(Заметки о фантастике
Владислава Крапивина)
Как-то незаметно минуло двадцать пять лет — подумать только, уже четверть века! — с тех пор, как в сборнике “Фантастика-63” увидел свет первый фантастический рассказ Владислава Крапивина “Я иду встречать брата”.
Первая половина шестидесятых… Издательство “Молодая гвардия” стало выпускать свои ежегодники “Фантастика”, в издательстве “Знание” начал выходить альманах “НФ”, в Ленинграде регулярно появляются объемистые тома “В мире фантастики и приключений”, только что родились серии “Библиотека советской фантастики” и “Зарубежная фантастика”, возник журнал “Искатель”. Одна за другой появляются повести братьев Стругацких, публикуются рассказы Ильи Варшавского и Дмитрия Биленкина, дебютируют Владимир Михайлов и Ольга Ларионова… Вот такое было время. И на этом фоне первый рассказ Крапивина показался традиционным, больше того — заурядным. В самом деле — уже успели приесться космонавты, возвращающиеся из своих звездных странствий спустя десятилетия, а то и столетия после старта. Уже насмотрелись читатели самых невероятных миров, планет черных солнц и голубых светил, навстречались с разумными и неразумными их обитателями. И высокогуманное общество всепланетного коммунизма, потрясшее наше воображение в “Туманности Андромеды” Ивана Ефремова, успело стать в читательском сознании едва ли не обыденным. Множество раз уже вспыхивали на страницах фантастики искусственные солнца, осуществляли земляне высокогуманные миссии в космосе, героически погибали космопроходцы, и потому еще один набор всех этих реалий, прямо скажем, не впечатлял.
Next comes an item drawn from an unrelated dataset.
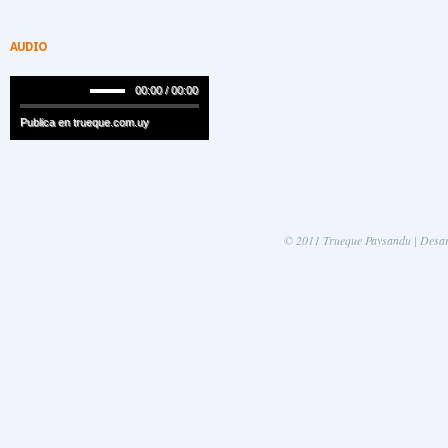
AUDIO
00:00 / 00:00
Publica en trueque.com.uy
© 2011 Trueque Paysandu | Desa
Так что же? Забылся рассказ и раскопан лишь сейчас, к случаю? Нет! Запомнился. И непонятно — чем. То ли мягкой своей интонацией, то ли очень конкретной на человека, а не на массы направленной авторской добротой. Пожалуй, тогда на этот вопрос ответить было невозможно. Запомнился — и все тут.
Но вот прошло четверть века. Один крапивинский рассказ превратился за это время (даже если говорить лишь о фантастике, оставляя за бортом все остальное) в целую библиотеку. И стало ясно, что в том рассказе, как древо в горчичном зерне из известной притчи, было уже заложено все, что сделало сегодня Владислава Крапивина одним из наиболее ярких, своеобразных, оригинальных мастеров отечественной НФ.
Конечно же, возможности небольшой статьи даже в малой мере не позволяют обозреть все написанное Крапивиным — для этого нужна монография, книга, время для которой, наверно, уже пришло. Но даже если ограничиться разговором об одной лишь составляющей его творчества — фантастике, все равно невозможно рассмотреть всю последовательность повестей, образующих созданный писателем художественный мир. Но зато такая статья позволяет поговорить о принципах, на которых этот мир зиждется, о законах, им управляющих, наконец о том, как связан этот вымышленный мир с нашим.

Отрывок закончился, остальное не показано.